Why should f_pos be the dirent structure?!? That would be completely
insane...
I disagree. readdir() is a completely brain damaged interface and it is
not fair game to assume that at all...
Only if they are written badly! Also it depends what you mean by break.
For example "while (i = readdir); do rm i; done" would not break, it would
simply miss some files. It would not produce an error.
If it were properly written when it is finished it would check if there
are still things to delete and start again if so and keep looping until
there are none left.
Anything else _cannot_ work unless opendir() results in a read_lock on the
directory and it is only unlocked on close. Nothing else is sane and will
result in a trivial DOS by any user on the system where a fs has to play
tricks.
Sorry what do you mean? They will and can work fine. You use telldir to
give you and offset (f_pos) and seekdir puts the offset into f_pos.

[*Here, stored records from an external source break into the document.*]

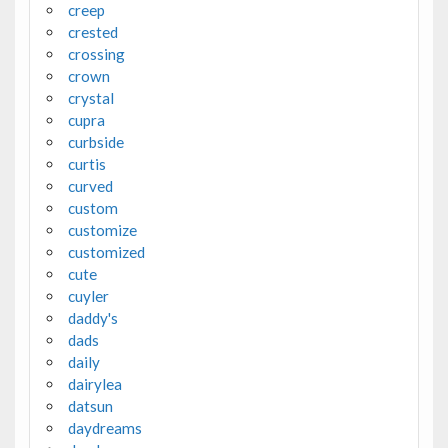
creep
crested
crossing
crown
crystal
cupra
curbside
curtis
curved
custom
customize
customized
cute
cuyler
daddy's
dads
daily
dairylea
datsun
daydreams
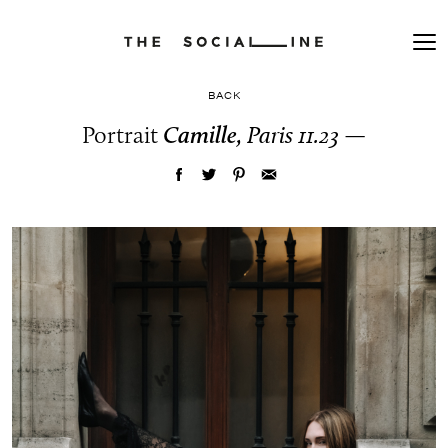
BACK
Portrait
Camille,
Paris 11.23
—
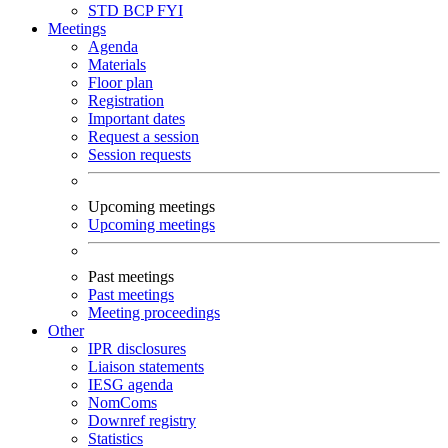
STD
BCP
FYI
Meetings
Agenda
Materials
Floor plan
Registration
Important dates
Request a session
Session requests
Upcoming meetings
Upcoming meetings
Past meetings
Past meetings
Meeting proceedings
Other
IPR disclosures
Liaison statements
IESG agenda
NomComs
Downref registry
Statistics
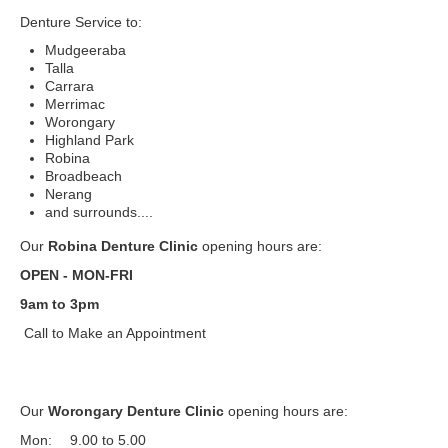
Denture Service to:
Mudgeeraba
Talla
Carrara
Merrimac
Worongary
Highland Park
Robina
Broadbeach
Nerang
and surrounds....
Our
Robina Denture Clinic
opening hours are:
OPEN - MON-FRI
9am to 3pm
Call to Make an Appointment
Our
Worongary Denture Clinic
opening hours are:
Mon:
9.00 to 5.00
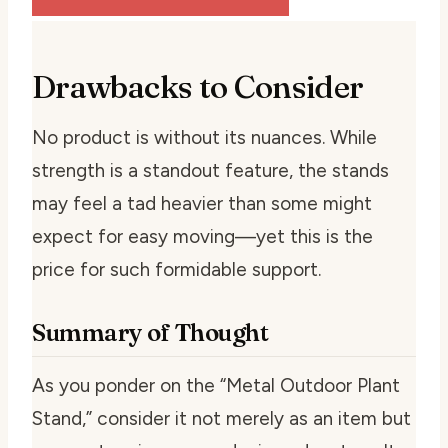
Drawbacks to Consider
No product is without its nuances. While
strength is a standout feature, the stands
may feel a tad heavier than some might
expect for easy moving—yet this is the
price for such formidable support.
Summary of Thought
As you ponder on the “Metal Outdoor Plant
Stand,” consider it not merely as an item but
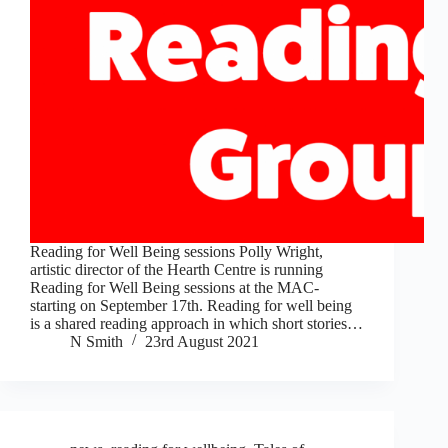
Reading for Well Being sessions Polly Wright,
artistic director of the Hearth Centre is running
Reading for Well Being sessions at the MAC-
starting on September 17th. Reading for well being
is a shared reading approach in which short stories…
N Smith
23rd August 2021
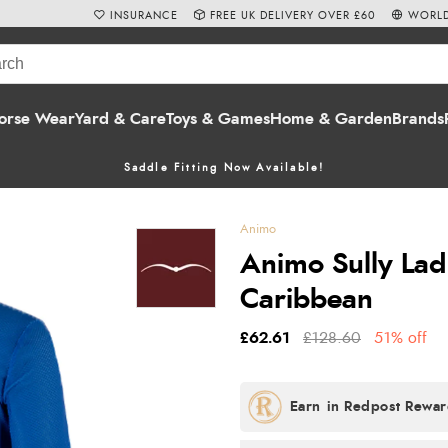
INSURANCE
FREE UK DELIVERY OVER £60
WORLD
orse Wear
Yard & Care
Toys & Games
Home & Garden
Brands
Saddle Fitting Now Available!
Animo
Animo Sully Ladi
Caribbean
£62.61
£128.60
51% off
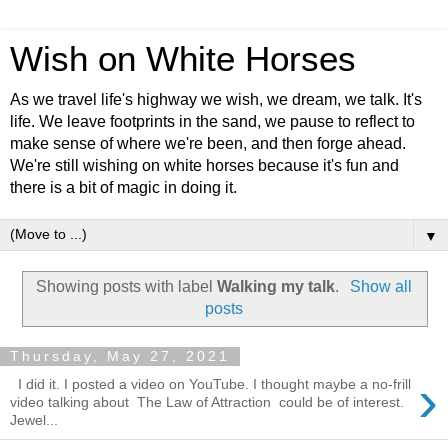
Wish on White Horses
As we travel life's highway we wish, we dream, we talk. It's
life. We leave footprints in the sand, we pause to reflect to
make sense of where we're been, and then forge ahead.
We're still wishing on white horses because it's fun and
there is a bit of magic in doing it.
▼
Showing posts with label
Walking my talk
.
Show all
posts
Thursday, May 27, 2021
›
I did it. I posted a video on YouTube. I thought maybe a no-frill
video talking about The Law of Attraction could be of interest.
Jewel...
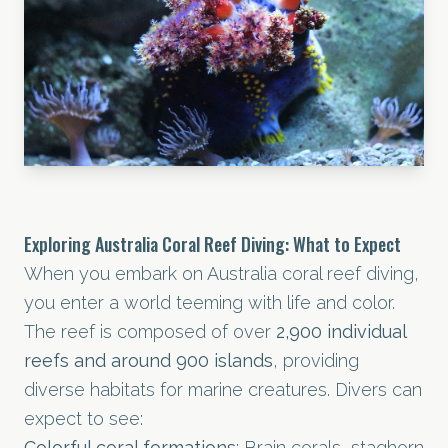
Exploring Australia Coral Reef Diving: What to Expect
When you embark on Australia coral reef diving,
you enter a world teeming with life and color.
The reef is composed of over
2,900 individual
reefs and around 900 islands
, providing
diverse habitats for marine creatures. Divers can
expect to see:
Colorful coral formations
: Brain corals, staghorn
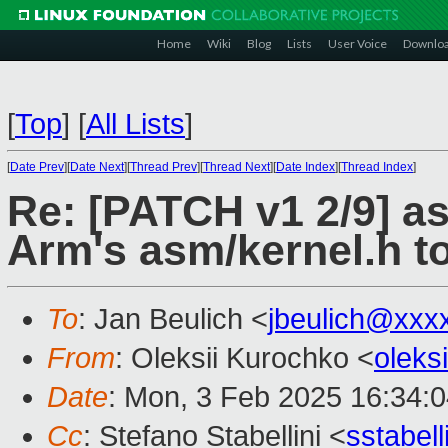
Home
Wiki
Blog
Lists
User Voice
Downlo
[
Top
]
[
All Lists
]
[
Date Prev
][
Date Next
][
Thread Prev
][
Thread Next
][
Date Index
][
Thread Index
]
Re: [PATCH v1 2/9] a
Arm's asm/kernel.h t
To
: Jan Beulich <
jbeulich@xxx
From
: Oleksii Kurochko <
oleks
Date
: Mon, 3 Feb 2025 16:34:
Cc
: Stefano Stabellini <
sstabel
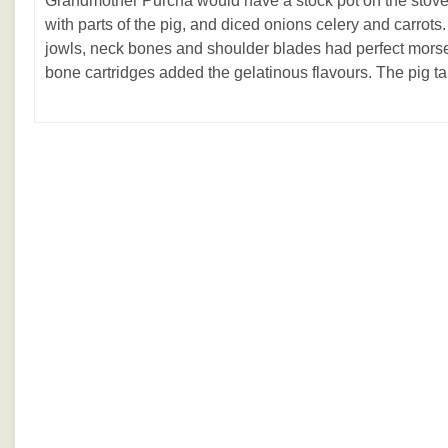
Grandmother Purcha would have a stock pot on the stove 
with parts of the pig, and diced onions celery and carrots.
jowls, neck bones and shoulder blades had perfect morse
bone cartridges added the gelatinous flavours. The pig ta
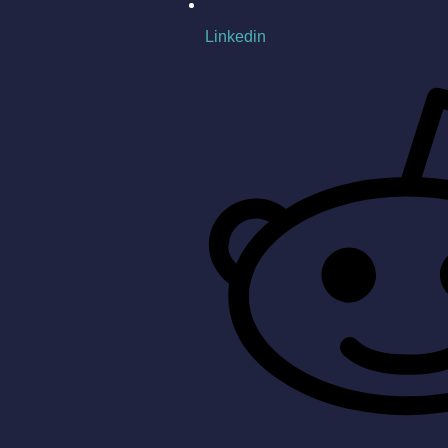
Linkedin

Nothing more nothing less. If you have removed files or added files in
between two readdir calls (irrelevant whether you used seek/telldir) the
f_pos will just now point in the wrong place and you will get some entries
duplicated or you will miss some because you did not rewind back to 0
after the change and because the directory was not locked against
modifications.
Yes, ntfs uses a B tree.
Er, have you read it? To quote from "IEEE Std 1003.1, 2004 Edition",
seekdir, from the informative "rationale" section:
<quote>
The original standard developers perceived that there were restrictions on
the use of the seekdir() and telldir() functions related to implementation
details, and for that reason these functions need not be supported on all
POSIX-conforming systems. They are required on implementations supporting
the XSI extension.
One of the perceived problems of implementation is that returning to a
given point in a directory is quite difficult to describe formally, in
spite of its intuitive appeal, when systems that use B-trees, hashing
functions, or other similar mechanisms to order their directories are
considered. The definition of seekdir() and telldir() does not specify
whether, when using these interfaces, a given directory entry will be seen
at all, or more than once.
On systems not supporting these functions, their capability can sometimes
be accomplished by saving a filename found by readdir() and later using
rewinddir() and a loop on readdir() to relocate the position from which
the filename was saved.
</quote>
Thus any application relying on f_pos in a directory to be meaningful is
broken by design and even POSIX says so. Heck seek/telldir is not even
required in POSIX unless you implement he XSI extension (I admit I have
no idea what XSI is)! (It says so above...)
So any user can cause DOS/OOM by doing a: "while 1; do opendir();
readdir(); done" on a really big directory (note how I am never closing
the directory)... What a fantastic filesystem that is! All the sheep are
jumping off the bridge, lets jump, too! I think not...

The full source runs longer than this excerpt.